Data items
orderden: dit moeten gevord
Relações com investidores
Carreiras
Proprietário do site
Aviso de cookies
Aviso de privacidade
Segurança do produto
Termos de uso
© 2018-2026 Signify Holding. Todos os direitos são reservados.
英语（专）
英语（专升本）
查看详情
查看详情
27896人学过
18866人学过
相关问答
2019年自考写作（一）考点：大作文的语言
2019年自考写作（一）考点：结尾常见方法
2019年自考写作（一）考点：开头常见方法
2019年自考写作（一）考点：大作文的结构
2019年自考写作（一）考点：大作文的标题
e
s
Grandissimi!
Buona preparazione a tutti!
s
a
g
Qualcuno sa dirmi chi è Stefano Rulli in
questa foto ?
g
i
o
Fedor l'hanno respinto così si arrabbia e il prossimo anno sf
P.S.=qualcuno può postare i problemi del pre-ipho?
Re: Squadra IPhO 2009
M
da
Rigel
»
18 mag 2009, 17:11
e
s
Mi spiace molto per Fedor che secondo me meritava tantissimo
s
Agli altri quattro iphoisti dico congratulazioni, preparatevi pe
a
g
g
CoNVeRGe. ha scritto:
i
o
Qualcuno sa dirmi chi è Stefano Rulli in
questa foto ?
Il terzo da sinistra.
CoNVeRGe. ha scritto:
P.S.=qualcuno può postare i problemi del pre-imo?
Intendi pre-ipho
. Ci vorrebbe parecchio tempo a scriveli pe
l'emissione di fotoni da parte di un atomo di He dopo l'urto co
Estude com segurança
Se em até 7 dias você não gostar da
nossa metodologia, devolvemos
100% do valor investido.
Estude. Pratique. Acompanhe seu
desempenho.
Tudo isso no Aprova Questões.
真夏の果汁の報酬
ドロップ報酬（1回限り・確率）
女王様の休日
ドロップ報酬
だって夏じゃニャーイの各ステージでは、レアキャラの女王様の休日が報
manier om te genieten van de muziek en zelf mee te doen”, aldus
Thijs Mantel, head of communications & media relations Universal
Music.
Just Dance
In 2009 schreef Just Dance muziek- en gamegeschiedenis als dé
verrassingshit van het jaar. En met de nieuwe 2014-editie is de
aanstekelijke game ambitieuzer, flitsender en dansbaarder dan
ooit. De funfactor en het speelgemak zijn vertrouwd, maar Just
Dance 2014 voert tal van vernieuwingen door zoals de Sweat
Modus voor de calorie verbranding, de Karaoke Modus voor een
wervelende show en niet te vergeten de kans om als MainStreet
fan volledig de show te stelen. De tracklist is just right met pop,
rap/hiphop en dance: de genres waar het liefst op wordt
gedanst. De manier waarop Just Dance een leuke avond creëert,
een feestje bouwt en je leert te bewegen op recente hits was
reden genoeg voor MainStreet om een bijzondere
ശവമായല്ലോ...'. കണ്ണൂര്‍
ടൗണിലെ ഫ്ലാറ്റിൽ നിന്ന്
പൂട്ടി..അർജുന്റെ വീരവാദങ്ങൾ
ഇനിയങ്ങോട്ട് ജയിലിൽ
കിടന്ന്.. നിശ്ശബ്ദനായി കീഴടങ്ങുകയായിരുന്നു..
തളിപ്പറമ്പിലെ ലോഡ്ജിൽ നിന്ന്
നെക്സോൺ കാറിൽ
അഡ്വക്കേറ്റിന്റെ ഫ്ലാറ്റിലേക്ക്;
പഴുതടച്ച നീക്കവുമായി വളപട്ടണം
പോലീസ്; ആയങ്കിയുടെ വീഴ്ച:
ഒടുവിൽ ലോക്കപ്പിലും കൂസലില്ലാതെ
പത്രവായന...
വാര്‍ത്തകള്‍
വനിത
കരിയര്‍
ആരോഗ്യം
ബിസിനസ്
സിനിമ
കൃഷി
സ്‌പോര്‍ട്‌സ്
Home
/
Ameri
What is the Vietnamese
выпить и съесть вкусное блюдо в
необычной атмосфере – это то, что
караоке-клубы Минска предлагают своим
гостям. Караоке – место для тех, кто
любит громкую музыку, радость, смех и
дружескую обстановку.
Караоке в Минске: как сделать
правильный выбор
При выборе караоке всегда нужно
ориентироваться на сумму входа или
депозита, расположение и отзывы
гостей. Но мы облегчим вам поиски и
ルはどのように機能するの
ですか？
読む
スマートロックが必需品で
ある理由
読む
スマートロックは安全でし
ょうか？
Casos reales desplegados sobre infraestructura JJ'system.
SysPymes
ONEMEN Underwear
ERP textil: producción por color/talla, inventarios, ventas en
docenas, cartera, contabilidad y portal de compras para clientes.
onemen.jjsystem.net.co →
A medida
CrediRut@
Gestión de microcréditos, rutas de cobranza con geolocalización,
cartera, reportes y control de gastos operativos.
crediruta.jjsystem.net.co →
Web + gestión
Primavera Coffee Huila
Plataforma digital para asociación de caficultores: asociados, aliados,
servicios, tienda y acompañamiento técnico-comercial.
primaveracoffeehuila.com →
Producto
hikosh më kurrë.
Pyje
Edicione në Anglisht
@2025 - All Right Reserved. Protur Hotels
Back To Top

* The problem *
Output every entry shown above, exactly.

* Response area *
orderden: dit moeten gevord
Relações com investidores
Carreiras
Proprietário do site
Aviso de cookies
Aviso de privacidade
Segurança do produto
Termos de uso
© 2018-2026 Signify Holding. Todos os direitos são reservados.
英语（专）
英语（专升本）
查看详情
查看详情
27896人学过
18866人学过
相关问答
2019年自考写作（一）考点：大作文的语言
2019年自考写作（一）考点：结尾常见方法
2019年自考写作（一）考点：开头常见方法
2019年自考写作（一）考点：大作文的结构
2019年自考写作（一）考点：大作文的标题
e
s
Grandissimi!
Buona preparazione a tutti!
s
a
g
Qualcuno sa dirmi chi è Stefano Rulli in
questa foto ?
g
i
o
Fedor l'hanno respinto così si arrabbia e il prossimo anno sf
P.S.=qualcuno può postare i problemi del pre-ipho?
Re: Squadra IPhO 2009
M
da
Rigel
»
18 mag 2009, 17:11
e
s
Mi spiace molto per Fedor che secondo me meritava tantissimo
s
Agli altri quattro iphoisti dico congratulazioni, preparatevi pe
a
g
g
CoNVeRGe. ha scritto:
i
o
Qualcuno sa dirmi chi è Stefano Rulli in
questa foto ?
Il terzo da sinistra.
CoNVeRGe. ha scritto:
P.S.=qualcuno può postare i problemi del pre-imo?
Intendi pre-ipho
. Ci vorrebbe parecchio tempo a scriveli pe
l'emissione di fotoni da parte di un atomo di He dopo l'urto co
Estude com segurança
Se em até 7 dias você não gostar da
nossa metodologia, devolvemos
100% do valor investido.
Estude. Pratique. Acompanhe seu
desempenho.
Tudo isso no Aprova Questões.
真夏の果汁の報酬
ドロップ報酬（1回限り・確率）
女王様の休日
ドロップ報酬
だって夏じゃニャーイの各ステージでは、レアキャラの女王様の休日が報
manier om te genieten van de muziek en zelf mee te doen”, aldus
Thijs Mantel, head of communications & media relations Universal
Music.
Just Dance
In 2009 schreef Just Dance muziek- en gamegeschiedenis als dé
verrassingshit van het jaar. En met de nieuwe 2014-editie is de
aanstekelijke game ambitieuzer, flitsender en dansbaarder dan
ooit. De funfactor en het speelgemak zijn vertrouwd, maar Just
Dance 2014 voert tal van vernieuwingen door zoals de Sweat
Modus voor de calorie verbranding, de Karaoke Modus voor een
wervelende show en niet te vergeten de kans om als MainStreet
fan volledig de show te stelen. De tracklist is just right met pop,
rap/hiphop en dance: de genres waar het liefst op wordt
gedanst. De manier waarop Just Dance een leuke avond creëert,
een feestje bouwt en je leert te bewegen op recente hits was
reden genoeg voor MainStreet om een bijzondere
ശവമായല്ലോ...'. കണ്ണൂര്‍
ടൗണിലെ ഫ്ലാറ്റിൽ നിന്ന്
പൂട്ടി..അർജുന്റെ വീരവാദങ്ങൾ
ഇനിയങ്ങോട്ട് ജയിലിൽ
കിടന്ന്.. നിശ്ശബ്ദനായി കീഴടങ്ങുകയായിരുന്നു..
തളിപ്പറമ്പിലെ ലോഡ്ജിൽ നിന്ന്
നെക്സോൺ കാറിൽ
അഡ്വക്കേറ്റിന്റെ ഫ്ലാറ്റിലേക്ക്;
പഴുതടച്ച നീക്കവുമായി വളപട്ടണം
പോലീസ്; ആയങ്കിയുടെ വീഴ്ച:
ഒടുവിൽ ലോക്കപ്പിലും കൂസലില്ലാതെ
പത്രവായന...
വാര്‍ത്തകള്‍
വനിത
കരിയര്‍
ആരോഗ്യം
ബിസിനസ്
സിനിമ
കൃഷി
സ്‌പോര്‍ട്‌സ്
Home
/
Ameri
What is the Vietnamese
выпить и съесть вкусное блюдо в
необычной атмосфере – это то, что
караоке-клубы Минска предлагают своим
гостям. Караоке – место для тех, кто
любит громкую музыку, радость, смех и
дружескую обстановку.
Караоке в Минске: как сделать
правильный выбор
При выборе караоке всегда нужно
ориентироваться на сумму входа или
депозита, расположение и отзывы
гостей. Но мы облегчим вам поиски и
ルはどのように機能するの
ですか？
読む
スマートロックが必需品で
ある理由
読む
スマートロックは安全でし
ょうか？
Casos reales desplegados sobre infraestructura JJ'system.
SysPymes
ONEMEN Underwear
ERP textil: producción por color/talla, inventarios, ventas en
docenas, cartera, contabilidad y portal de compras para clientes.
onemen.jjsystem.net.co →
A medida
CrediRut@
Gestión de microcréditos, rutas de cobranza con geolocalización,
cartera, reportes y control de gastos operativos.
crediruta.jjsystem.net.co →
Web + gestión
Primavera Coffee Huila
Plataforma digital para asociación de caficultores: asociados, aliados,
servicios, tienda y acompañamiento técnico-comercial.
primaveracoffeehuila.com →
Producto
hikosh më kurrë.
Pyje
Edicione në Anglisht
@2025 - All Right Reserved. Protur Hotels
Back To Top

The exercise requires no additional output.